「制裁が発動されて以降、石油やガスの輸出に関係する多くの企業が新たな状況に適応しています。『価格の上限』を守らず、ロシア産の石油を輸送する安定したタンカーが現れています。EUの第11弾制裁パッケージでは、船はヨーロッパの港に入港することが禁じられていますが、この禁止はこれらの船にはあまり意味のないものです。というのも、これらの船はもともとヨーロッパの港には寄港していないからです。もしどこかの船がこのビジネスから撤退したとしても、そこにはまた別の船がやってきます。海上運賃は2〜3倍高くなる可能性があり、これはかなりの収入になります」
「これは米国とカナダが支持している方式です。米国やカナダはロシアとの貿易高はそれほど高くないからです。しかし、イタリア、ドイツ、フランスにとって、これは深刻な脅威であり、そのような決定を下す用意ができていないことは明らかです。大きなファクターとなる可能性があるのは、ロシアがその対抗策として、ウランや核燃料の輸送を禁止する可能性があるということです。これはG7の一連の加盟国にとってはきわめて重大な脅威です。

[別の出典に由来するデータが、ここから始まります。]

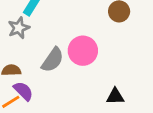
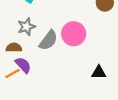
gray star: (19, 28) -> (26, 27), moved

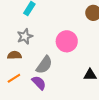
gray semicircle: (48, 40) -> (44, 65), moved
purple semicircle: (23, 65) -> (39, 83), moved

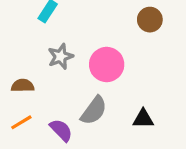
gray star: (25, 36) -> (60, 56), moved
gray semicircle: (44, 65) -> (94, 110), moved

日本はおそらく、G7の全体の決定に賛同するでしょう。かつて日本は、360万ルーブル以上の自動車をロシアに輸出するのを禁止しましたが、新たな制裁の枠内では、中古自動車の販売を禁止する可能性があります。しかし、これが、ロシア経済にとってそれほど深刻なことでないのはお分かりになるでしょう」
「多くの部門で、すでに新たな条件、新体制への適応が起こっています。複数の国にかなりの利益をもたらすような並行輸入が機能しています。もちろん、いくつかの製品群には、ロシアが輸入を完全に停止することができないニッチな部分がありますが、そうした部分というのは欧州諸国、またその他の国々にもあり、そうした国々には、一連のロシア製品を輸入しないわけにはいかない事情があるのです。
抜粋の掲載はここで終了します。